Dalla spesa per le bollette dell’energia elettrica, al costo della connessione internet, con lo smart working è stato il dipendente a doversi far carico dell’onere solitamente sostenuto dall’azienda, beneficiando ove previsto di un rimborso spese.
Non sempre però tali somme sono esenti Irpef. Per la detassazione del rimborso riconosciuto, l’azienda è tenuta ad individuare in maniera chiara e dettagliata i criteri per il riconoscimento dell’importo al dipendente.
Smart working, criteri chiari per l’esenzione Irpef del rimborso al dipendente
In sede di calcolo del reddito da lavoro dipendente, le spese sostenute dal lavoratore e rimborsate dal datore di lavoro sono esenti da tassazione (escluse dalla base imponibile) se il legislatore ha stabilito un criterio per calcolare la quota esclusa da imposizione, riferibile quindi al solo interesse del datore di lavoro.
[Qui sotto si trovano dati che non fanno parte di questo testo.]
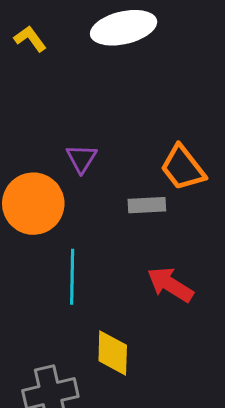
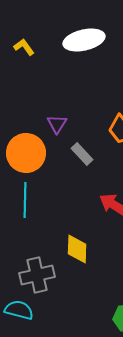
gray rectangle: (147, 205) -> (82, 154), moved, turned 50
cyan line: (72, 277) -> (25, 200), moved

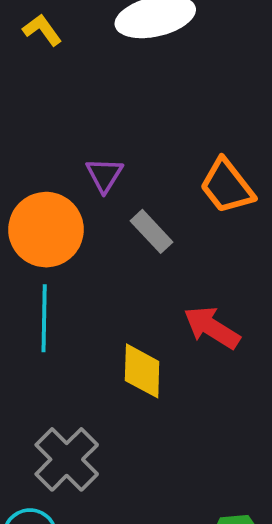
yellow diamond: (77, 249) -> (142, 371), moved
gray cross: (37, 275) -> (67, 459), turned -32

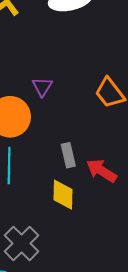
gray rectangle: (152, 231) -> (68, 155), moved, turned 30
Non tutte le spese rimborsabili sono però disciplinate da criteri chiari e, al fine dell’esclusione, l’Agenzia delle Entrate ha precedentemente affermato che in tal caso i costi sostenuti dal dipendente nell’esclusivo interesse del datore di lavoro:
“devono essere individuati sulla base di elementi oggettivi, documentalmente accertabili, al fine di evitare che il relativo rimborso concorra alla determinazione del reddito di lavoro dipendente.”
Nel caso prospettata con l’interpello n. 314 del 30 aprile 2021, per il calcolo del rimborso delle spese l’azienda ha individuato come parametro il parallelo risparmio di costi per la società, sostenuti quindi dal dipendente.
Una casistica che consente di escludere il rimborso dal reddito imponibile, e quindi di non tassare l’importo erogato al lavoratore a copertura dei costi sostenuti per svolgere l’attività lavorativa.